Die besten Werte erzielen ausgerechnet einzelne Motorvarianten der als Klimakiller gescholtenen SUV, wenn auch nur bei den Herstellern BMW und Jaguar-Land-Rover. Bestwert heißt in diesem Fall: Die Grenzwerte werden nur in einem Bereich zwischen 90 und 180 Mikrogramm pro Kilometer überschritten. Alle anderen landen ab 180 Mikrogramm aufwärts – bis hin zu Extremwerten.

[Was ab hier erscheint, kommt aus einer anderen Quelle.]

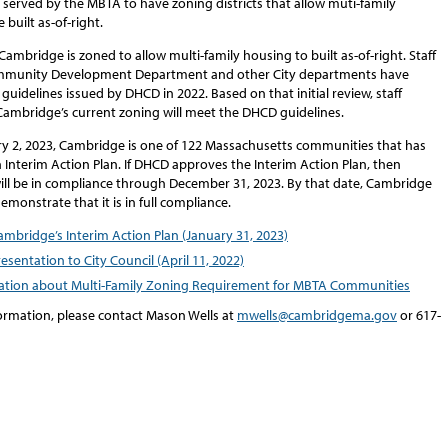
served by the MBTA to have zoning districts that allow muti-family
 built as-of-right.
Cambridge is zoned to allow multi-family housing to built as-of-right. Staff
mmunity Development Department and other City departments have
guidelines issued by DHCD in 2022. Based on that initial review, staff
 Cambridge’s current zoning will meet the DHCD guidelines.
ry 2, 2023, Cambridge is one of 122 Massachusetts communities that has
Interim Action Plan. If DHCD approves the Interim Action Plan, then
ll be in compliance through December 31, 2023. By that date, Cambridge
demonstrate that it is in full compliance.
ambridge’s Interim Action Plan (January 31, 2023)
resentation to City Council (April 11, 2022)
ation about Multi-Family Zoning Requirement for MBTA Communities
ormation, please contact Mason Wells at
mwells@cambridgema.gov
or 617-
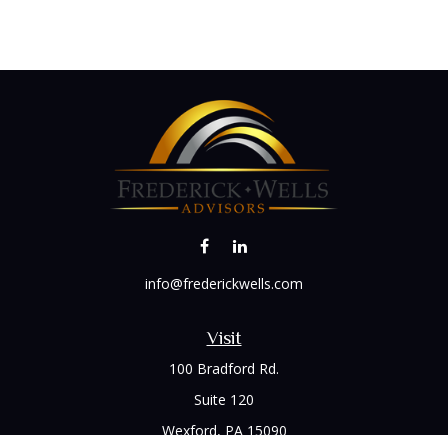
info@frederickwells.com
Visit
100 Bradford Rd.
Suite 120
Wexford,
PA
15090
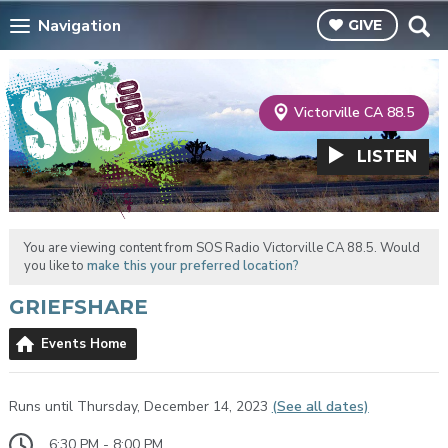
Navigation
GIVE
Victorville CA 88.5
LISTEN
You are viewing content from SOS Radio Victorville CA 88.5. Would
you like to
make this your preferred location?
GRIEFSHARE
Events Home
Runs until Thursday, December 14, 2023
(See all dates)
6:30 PM - 8:00 PM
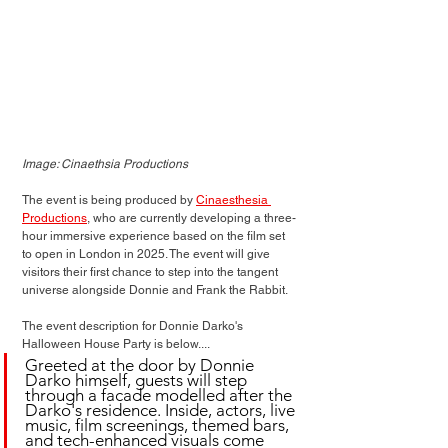
Image: Cinaethsia Productions
The event is being produced by 
Cinaesthesia 
Productions
, who are currently developing a three-
hour immersive experience based on the film set 
to open in London in 2025. The event will give 
visitors their first chance to step into the tangent 
universe alongside Donnie and Frank the Rabbit.
The event description for Donnie Darko's 
Halloween House Party is below....
Greeted at the door by Donnie 
Darko himself, guests will step 
through a facade modelled after the 
Darko's residence. Inside, actors, live 
music, film screenings, themed bars, 
and tech-enhanced visuals come 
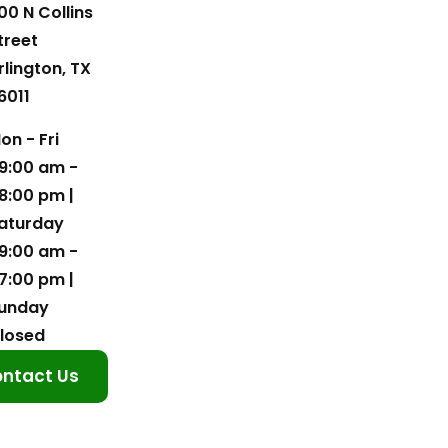
00 N Collins
treet
rlington, TX
6011
on - Fri
9:00 am -
8:00 pm |
aturday
9:00 am -
7:00 pm |
unday
losed
ntact Us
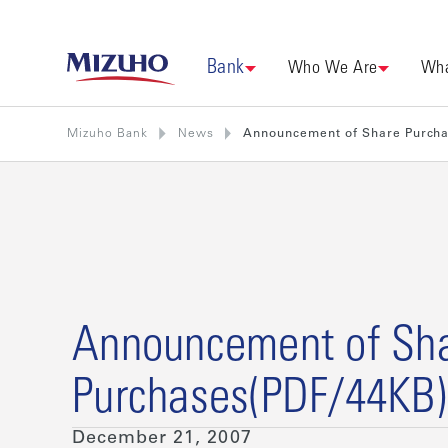
Bank
Who We Are
Wha
Mizuho Bank
News
Announcement of Share Purch
Announcement of Sh
Purchases(PDF/44KB)
December 21, 2007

„Wir können wirklich den Schluss ziehen, dass nahezu alle Euro-6-Diesel auf dem Markt nicht sauber sind“, sagte Peter Mock, Europa-Direktor der Mitinitiatoren ICCT, gegenüber der „Financial Times“. Die Realwerte beziehen ausdrücklich auch Verbesserungen der Hersteller durch Software-Updates mit ein. Die Argumentation, dass ältere Diesel dadurch signifikant schadstoffärmer würden, sieht Mock entkräftet.

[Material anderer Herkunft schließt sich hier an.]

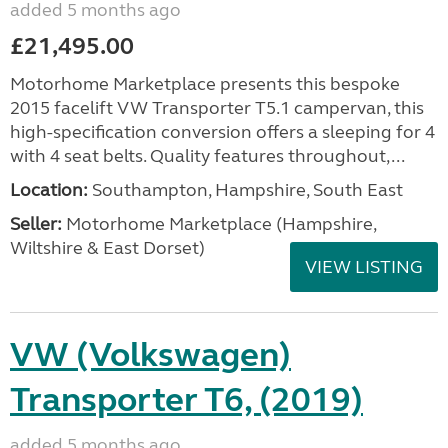
added 5 months ago
£21,495.00
Motorhome Marketplace presents this bespoke
2015 facelift VW Transporter T5.1 campervan, this
high-specification conversion offers a sleeping for 4
with 4 seat belts. Quality features throughout,...
Location:
Southampton, Hampshire, South East
Seller:
​Motorhome Marketplace (Hampshire,
Wiltshire & East Dorset)
VIEW LISTING
VW (Volkswagen)
Transporter T6, (2019)
added 5 months ago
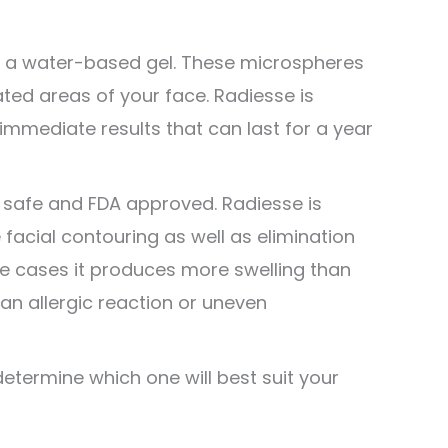
in a water-based gel. These microspheres
ted areas of your face. Radiesse is
 immediate results that can last for a year
l safe and FDA approved. Radiesse is
 facial contouring as well as elimination
e cases it produces more swelling than
 an allergic reaction or uneven
termine which one will best suit your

Die Realwerte im Straßenverkehr werden künftig Grundlage der EU-Prüfer sein und auch bei Fahrverboten in Großstädten eine entscheidende Rolle spielen. Bislang ist der rechtliche Rahmen dafür noch nicht gänzlich festgezurrt.

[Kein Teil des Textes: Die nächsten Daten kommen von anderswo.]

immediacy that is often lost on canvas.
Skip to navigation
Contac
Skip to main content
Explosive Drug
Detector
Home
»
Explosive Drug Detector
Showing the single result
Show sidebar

Klar ist bisher, dass unterhalb der Euro-6-Norm die Innenstädte dicht bleiben, wenn die Umweltbelastung zu sehr steigt. Die Studie legt nahe, dass sich auch Besitzer von Euro-6-Dieseln nicht grundsätzlich sicher sein können, vom Fahrverbot ausgenommen zu werden.

Die Datenbank differenziert jedoch nicht zwischen den Sub-Standards der Norm, sondern zieht über ihre Messwerte Rückschlüsse auf die Typenklassen und Fahrzeugfamilien. Die Euro-6-Norm dort umfasst alle Motoren von 2014 bis heute. Ob die modernsten Generationen nach Schadstoffnorm 6c und 6d-Temp von Fahrverboten wegen zu hoher Stickoxidwerte betroffen wären, vermag die Studie nicht zu sagen. Auch, wenn die Daten aus realem Verkehr an Hauptstraßen diesen Schluss nahelegen. Ebenso weisen die Autoren ausdrücklich darauf hin, dass die Werte nicht aus fahrzeugspezifischen Messprozessen stammen.

Diesen Teil übernimmt die EU. Seit September 2017 müssen alle neuen Typzulassungen, ab September dieses Jahres dann alle Neuwagen nach dem WLTP-Zyklus geprüft werden. Dem WLTP-Testaufbau liegen reale Nutzungsdaten ganz normaler Autofahrer zugrunde. Das bislang verwendete Verfahren NEFZ (Neuer Europäischer Fahrzyklus) wurde dem Fahrverhalten auf der Straße nicht gerecht.

Wenigstens einer der Initiatoren hinter der „True“-Initiative, ist unverdächtig, Umweltlobbyismus zu betreiben: Die FIA Foundation wurde vom Automobilweltverband aufgelegt. Mitglieder sind unter anderem der ADAC und der AvD, im Stiftungsbeirat sitzen die auch die hochrangigen Formel-1-Funktionäre Jean Todt und Graham Stoker. Das ICCT erlangte durch die Aufdeckung des Dieselskandals bei Volkswagen internationale Bekanntheit.

Die Grenzwerte des WLTP-Zyklus wurden im Vergleich zu einer früheren Fassung des Textes präzisiert. An der Aussage der Studie ändert diese Präzisierung nichts. Die Formulierung „Feinstaubelastung“ wurde zur Klarstellung in „Umweltbelastung“ geändert. Stickoxide sind direkt und indirekt an der Bildung von Smog beteiligt, was mitunter dem Feinstaub (u.a. Kleinstabrieb, Ruß) hinzugerechnet wird.